Assigned task — Match the word "bounding". Return each line of the data below where it appears.

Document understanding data
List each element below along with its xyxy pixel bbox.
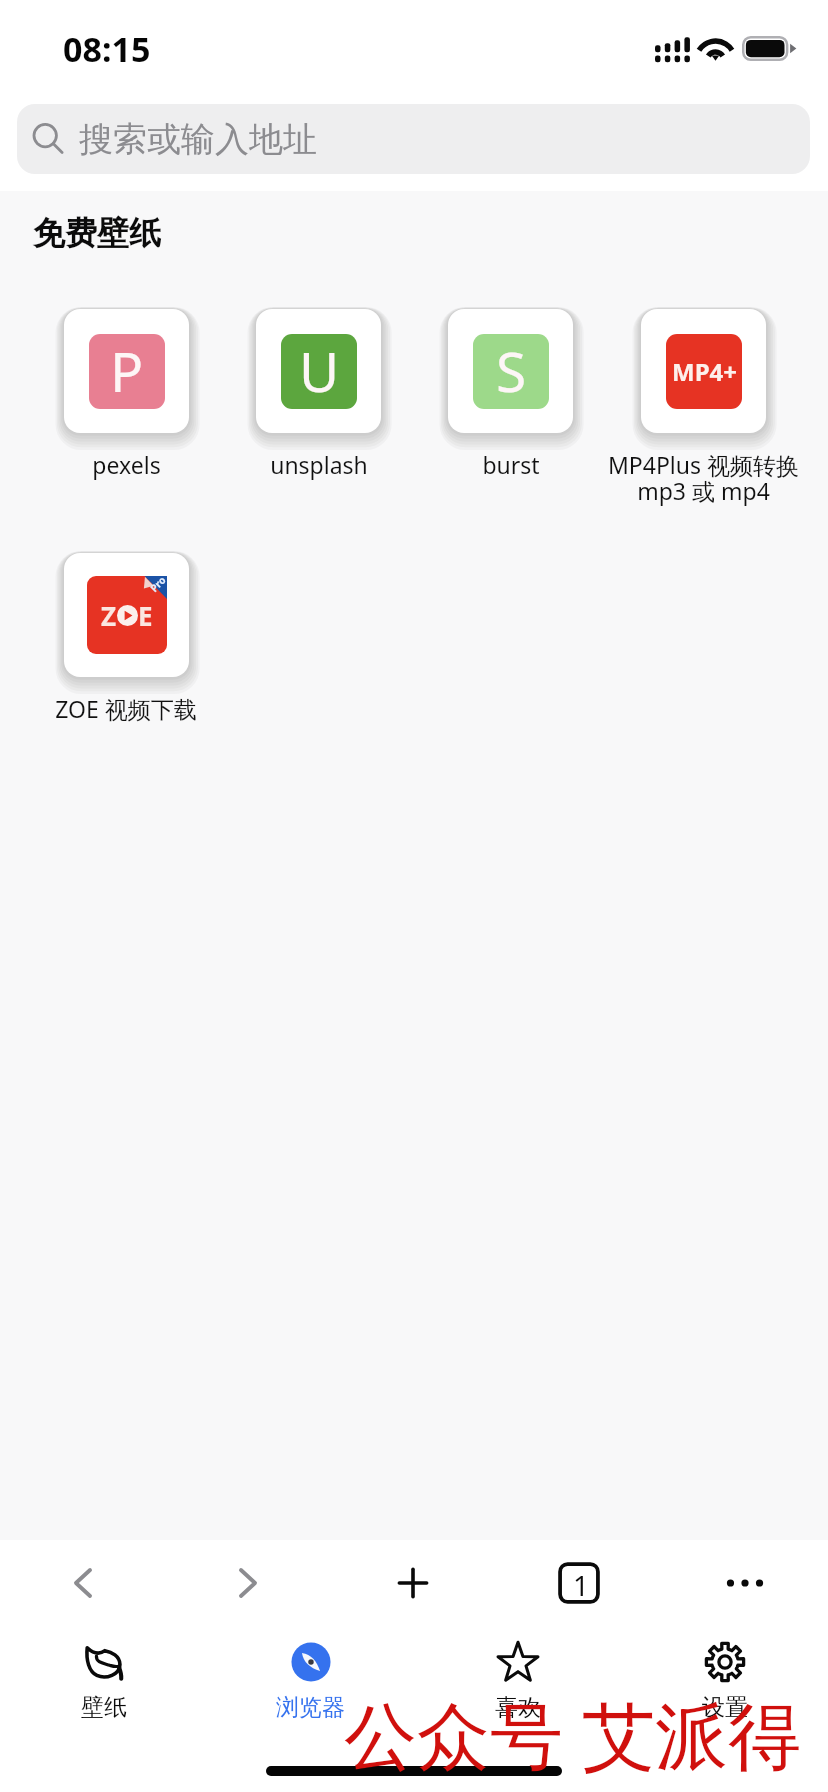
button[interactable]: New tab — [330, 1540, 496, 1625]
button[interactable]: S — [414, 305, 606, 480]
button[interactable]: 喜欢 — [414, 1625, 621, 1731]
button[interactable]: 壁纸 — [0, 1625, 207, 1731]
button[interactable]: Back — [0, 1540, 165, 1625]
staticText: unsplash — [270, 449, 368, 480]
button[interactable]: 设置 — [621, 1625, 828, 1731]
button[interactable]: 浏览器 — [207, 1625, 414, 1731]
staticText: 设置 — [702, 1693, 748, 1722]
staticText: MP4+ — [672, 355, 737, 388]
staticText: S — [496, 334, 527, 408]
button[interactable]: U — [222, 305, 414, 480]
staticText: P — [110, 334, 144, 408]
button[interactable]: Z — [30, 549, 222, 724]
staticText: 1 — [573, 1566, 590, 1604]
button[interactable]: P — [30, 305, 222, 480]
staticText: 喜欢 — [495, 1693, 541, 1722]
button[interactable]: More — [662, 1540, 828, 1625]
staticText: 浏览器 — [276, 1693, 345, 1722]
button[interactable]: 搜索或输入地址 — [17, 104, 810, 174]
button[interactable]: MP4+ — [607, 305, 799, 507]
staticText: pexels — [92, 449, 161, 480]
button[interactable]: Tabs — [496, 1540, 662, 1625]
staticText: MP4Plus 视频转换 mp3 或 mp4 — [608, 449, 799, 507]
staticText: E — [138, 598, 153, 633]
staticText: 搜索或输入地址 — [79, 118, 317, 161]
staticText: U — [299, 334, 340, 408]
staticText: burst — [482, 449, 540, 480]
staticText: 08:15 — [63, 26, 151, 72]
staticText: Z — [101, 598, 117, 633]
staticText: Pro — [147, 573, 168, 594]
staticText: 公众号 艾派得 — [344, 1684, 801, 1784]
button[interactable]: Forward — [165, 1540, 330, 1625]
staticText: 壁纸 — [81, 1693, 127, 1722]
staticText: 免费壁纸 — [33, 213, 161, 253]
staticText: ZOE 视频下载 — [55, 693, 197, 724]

* * *

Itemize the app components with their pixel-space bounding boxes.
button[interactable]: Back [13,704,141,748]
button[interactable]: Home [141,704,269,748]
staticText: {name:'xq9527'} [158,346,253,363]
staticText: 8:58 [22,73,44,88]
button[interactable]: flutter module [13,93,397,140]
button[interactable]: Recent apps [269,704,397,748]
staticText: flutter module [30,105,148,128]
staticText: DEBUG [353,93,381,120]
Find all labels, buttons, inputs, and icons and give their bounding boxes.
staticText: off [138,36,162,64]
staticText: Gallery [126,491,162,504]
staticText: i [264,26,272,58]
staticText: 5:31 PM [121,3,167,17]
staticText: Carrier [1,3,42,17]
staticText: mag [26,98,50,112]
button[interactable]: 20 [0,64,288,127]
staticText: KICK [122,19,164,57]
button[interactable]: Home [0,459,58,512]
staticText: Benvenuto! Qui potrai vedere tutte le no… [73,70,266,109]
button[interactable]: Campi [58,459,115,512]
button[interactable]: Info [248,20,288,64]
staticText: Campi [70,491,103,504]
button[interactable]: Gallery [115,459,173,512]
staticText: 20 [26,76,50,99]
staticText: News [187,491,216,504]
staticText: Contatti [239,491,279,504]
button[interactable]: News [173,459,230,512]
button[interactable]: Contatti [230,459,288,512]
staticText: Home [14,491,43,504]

---

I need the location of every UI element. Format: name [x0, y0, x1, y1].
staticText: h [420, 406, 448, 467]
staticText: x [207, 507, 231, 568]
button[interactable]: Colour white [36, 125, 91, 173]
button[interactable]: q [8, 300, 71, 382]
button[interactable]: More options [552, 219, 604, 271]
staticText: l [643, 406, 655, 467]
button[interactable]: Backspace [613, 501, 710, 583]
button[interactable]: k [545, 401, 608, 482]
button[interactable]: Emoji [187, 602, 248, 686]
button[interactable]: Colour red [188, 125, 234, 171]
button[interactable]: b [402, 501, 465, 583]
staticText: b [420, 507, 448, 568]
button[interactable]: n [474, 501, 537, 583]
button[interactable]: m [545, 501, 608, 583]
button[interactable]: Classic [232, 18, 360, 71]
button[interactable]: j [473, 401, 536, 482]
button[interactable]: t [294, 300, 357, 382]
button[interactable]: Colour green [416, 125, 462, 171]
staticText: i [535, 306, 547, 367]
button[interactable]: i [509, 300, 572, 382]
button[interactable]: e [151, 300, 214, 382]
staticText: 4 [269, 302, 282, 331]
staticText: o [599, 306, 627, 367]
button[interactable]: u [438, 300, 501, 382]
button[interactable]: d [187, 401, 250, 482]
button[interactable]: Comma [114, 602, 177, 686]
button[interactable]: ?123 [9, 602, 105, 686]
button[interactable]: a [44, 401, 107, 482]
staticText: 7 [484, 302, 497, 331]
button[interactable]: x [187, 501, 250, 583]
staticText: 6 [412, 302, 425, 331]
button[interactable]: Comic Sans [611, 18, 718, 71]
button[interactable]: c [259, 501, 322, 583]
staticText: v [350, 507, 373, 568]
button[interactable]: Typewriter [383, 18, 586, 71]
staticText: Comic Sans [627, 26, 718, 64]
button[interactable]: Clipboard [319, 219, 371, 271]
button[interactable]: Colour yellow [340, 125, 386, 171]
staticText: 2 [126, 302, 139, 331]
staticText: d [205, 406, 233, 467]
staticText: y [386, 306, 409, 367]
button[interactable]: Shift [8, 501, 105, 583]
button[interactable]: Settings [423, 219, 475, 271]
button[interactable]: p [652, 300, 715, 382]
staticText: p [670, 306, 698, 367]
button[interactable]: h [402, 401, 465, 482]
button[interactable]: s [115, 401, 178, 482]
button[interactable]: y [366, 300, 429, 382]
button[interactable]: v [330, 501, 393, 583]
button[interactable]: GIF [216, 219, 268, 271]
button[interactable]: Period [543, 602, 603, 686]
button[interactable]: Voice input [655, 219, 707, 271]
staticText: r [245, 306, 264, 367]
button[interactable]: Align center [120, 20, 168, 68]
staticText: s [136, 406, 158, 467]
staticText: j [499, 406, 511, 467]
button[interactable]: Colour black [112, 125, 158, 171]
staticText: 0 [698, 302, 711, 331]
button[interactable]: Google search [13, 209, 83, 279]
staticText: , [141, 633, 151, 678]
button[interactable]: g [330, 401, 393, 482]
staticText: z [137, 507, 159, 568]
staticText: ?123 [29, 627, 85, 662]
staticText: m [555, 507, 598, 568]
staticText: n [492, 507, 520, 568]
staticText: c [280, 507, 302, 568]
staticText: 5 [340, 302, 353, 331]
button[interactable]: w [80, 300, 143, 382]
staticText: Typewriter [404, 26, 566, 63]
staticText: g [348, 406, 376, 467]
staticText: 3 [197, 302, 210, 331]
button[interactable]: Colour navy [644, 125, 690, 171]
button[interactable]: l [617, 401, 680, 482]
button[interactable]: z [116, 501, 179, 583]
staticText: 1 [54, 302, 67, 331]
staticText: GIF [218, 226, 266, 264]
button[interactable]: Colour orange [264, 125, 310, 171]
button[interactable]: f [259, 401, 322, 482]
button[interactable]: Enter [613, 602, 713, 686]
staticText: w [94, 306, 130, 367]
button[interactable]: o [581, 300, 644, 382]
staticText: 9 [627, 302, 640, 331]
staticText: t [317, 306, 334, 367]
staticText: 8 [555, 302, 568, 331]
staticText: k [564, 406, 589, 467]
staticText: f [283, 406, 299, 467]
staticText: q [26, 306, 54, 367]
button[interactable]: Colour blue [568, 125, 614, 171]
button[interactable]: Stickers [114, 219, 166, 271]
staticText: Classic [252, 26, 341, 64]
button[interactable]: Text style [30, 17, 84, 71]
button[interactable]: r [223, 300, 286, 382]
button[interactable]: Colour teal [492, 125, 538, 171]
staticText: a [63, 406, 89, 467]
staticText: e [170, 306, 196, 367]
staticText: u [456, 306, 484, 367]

Result of the task —
Itemize the app components with their pixel-space bounding boxes.
Find all labels, buttons, inputs, and icons and give their bounding boxes.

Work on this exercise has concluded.